Asking how the oil sands can be developed ‘sustainably’ is like a person who is already overwhelmed with debt asking how many more credit-card-funded shopping sprees will be ‘sustainable’. Fossil fuel use is the problem we need to overcome, not a pathway to overcoming it. So, when politicians talk about sustainable oil sands development, they are talking nonsense.

How the oil sands are like cancer

The Athabasca oil sands are like a tumour growing in a human body.

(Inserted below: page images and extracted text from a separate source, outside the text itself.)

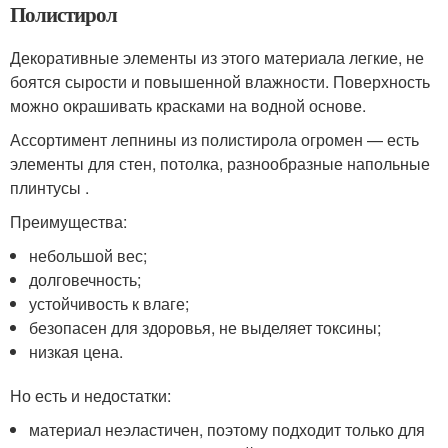
Полистирол
Декоративные элементы из этого материала легкие, не
боятся сырости и повышенной влажности. Поверхность
можно окрашивать красками на водной основе.
Ассортимент лепнины из полистирола огромен — есть
элементы для стен, потолка, разнообразные напольные
плинтусы .
Преимущества:
небольшой вес;
долговечность;
устойчивость к влаге;
безопасен для здоровья, не выделяет токсины;
низкая цена.
Но есть и недостатки:
материал неэластичен, поэтому подходит только для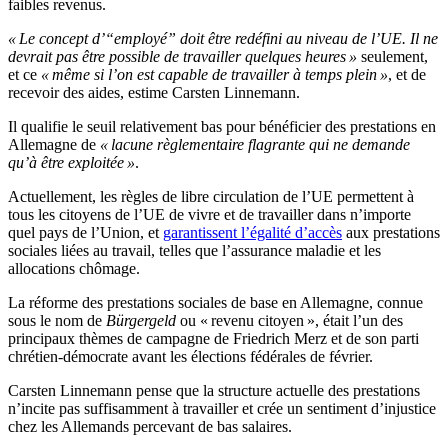
faibles revenus.
« Le concept d’“employé” doit être redéfini au niveau de l’UE. Il ne
devrait pas être possible de travailler quelques heures »
seulement,
et ce
« même si l’on est capable de travailler à temps plein »
, et de
recevoir des aides, estime Carsten Linnemann.
Il qualifie le seuil relativement bas pour bénéficier des prestations en
Allemagne de
« lacune règlementaire flagrante qui ne demande
qu’à être exploitée »
.
Actuellement, les règles de libre circulation de l’UE permettent à
tous les citoyens de l’UE de vivre et de travailler dans n’importe
quel pays de l’Union, et
garantissent l’égalité d’accès
aux prestations
sociales liées au travail, telles que l’assurance maladie et les
allocations chômage.
La réforme des prestations sociales de base en Allemagne, connue
sous le nom de
Bürgergeld
ou « revenu citoyen », était l’un des
principaux thèmes de campagne de Friedrich Merz et de son parti
chrétien-démocrate avant les élections fédérales de février.
Carsten Linnemann pense que la structure actuelle des prestations
n’incite pas suffisamment à travailler et crée un sentiment d’injustice
chez les Allemands percevant de bas salaires.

A tumour is very successful in a certain way. These cells divide rapidly and can keep growing forever as long as they are provided with food and oxygen. Ultimately, however, a tumour grows to the point where it starts to threaten the vital systems of its host organism. The tumour needs oxygen, but has no respect for the continued functioning of the lungs that pull it from the air or the heart that circulates it around the body. Similarly, if we emit enough greenhouse gas pollution we will threaten the vital systems of the planet – systems that human beings depend upon just as fully as they depend on their own lungs. Just as a tumour can depend on oxygen and food while remaining entirely ignorant about the conditions required for their continued availability, humanity can smash the parts of the world that we rely upon without realizing we’re doing it. We can even delude ourselves into thinking that we are improving our own situation, by carefully counting what is being gained (like nice houses and jet fuel) while ignoring what is being lost (stable sea levels, countless species, predictable weather).

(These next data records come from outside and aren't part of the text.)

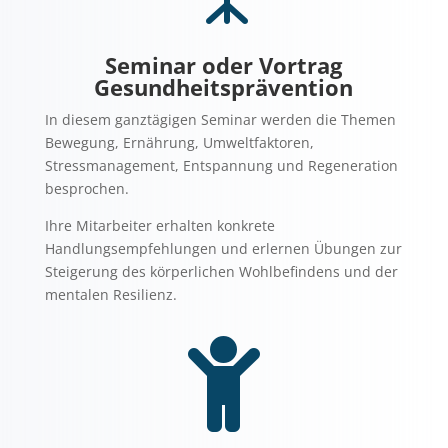
Seminar oder Vortrag
Gesundheitsprävention
In diesem ganztägigen Seminar werden die Themen
Bewegung, Ernährung, Umweltfaktoren,
Stressmanagement, Entspannung und Regeneration
besprochen.
Ihre Mitarbeiter erhalten konkrete
Handlungsempfehlungen und erlernen Übungen zur
Steigerung des körperlichen Wohlbefindens und der
mentalen Resilienz.
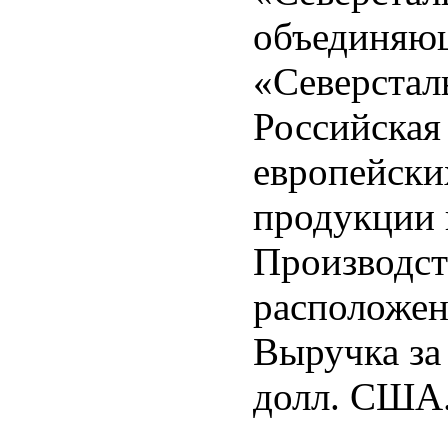
объединяющ
«Северстал
Российская
европейски
продукции 
Производс
расположен
Выручка за 
долл. США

As a tumour grows, the deranged cells inside of it need oxygen to stay alive. It tricks the body into growing blood vessels to feed it. Similarly, the oil sands require pipelines to get their product to market. Denying these pipelines is the most plausible way of constraining the growth of the oil sands, given that the federal government is doing everything possible to encourage their unlimited growth and provincial governments are similarly crazed with the promise of immediate profits and in denial about the risks of climate change.

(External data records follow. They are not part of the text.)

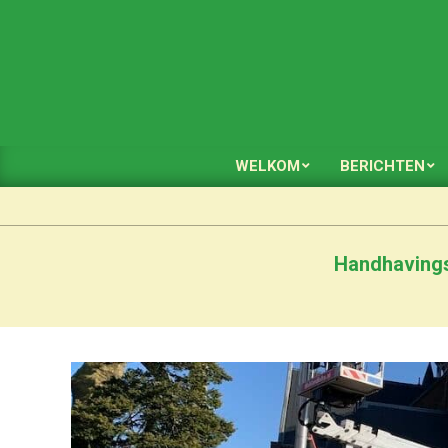
Skip
to
content
WELKOM
BERICHTEN
Handhavings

Tumours are most easily and effectively dealt with early. The same is true for the oil sands. Right now, they have a strong shield of political protection because of how profitable it is to sell this oil (when you ignore the damage it does, as our economic calculations usually do). That political shield grows stronger with each new oil sands mine and each new pipeline. The more people whose financial future depends on continued oil sands output, the more challenging it will be politically for Canada to do the right thing and progressively shut the fossil fuel industry down.

When it comes to treating this tumour, Canada is still at the stage of delusional pretending. That won’t be true forever. At some point, we will have a government that isn’t determined to do everything possible to keep the tumour growing. At some point, we will also have a world in which powerful governments accept that climate change is an enormous problem and that sorting it out means moving beyond fossil fuels. Except in a suicidal scenario where we keep burning oil while the planet’s ecosystems visibly collapse all around us, there will come a day within our lifetimes when these oil sands facilities are progressively shut down and the world moves to forms of energy that are compatible with a stable climate.

That’s part of why victories right now count for so much. Delaying the Keystone XL pipeline has done a bit to slow the wild growth phase of the tumour. Blocking other pipelines, particularly the Northern Gateway pipeline, would further constrain that growth. Blocking these pipes is our best treatment option, until we get a government that is serious about producing a sharp reduction in Canada’s total climate pollution and develops and deploys an effective mechanism to make that happen.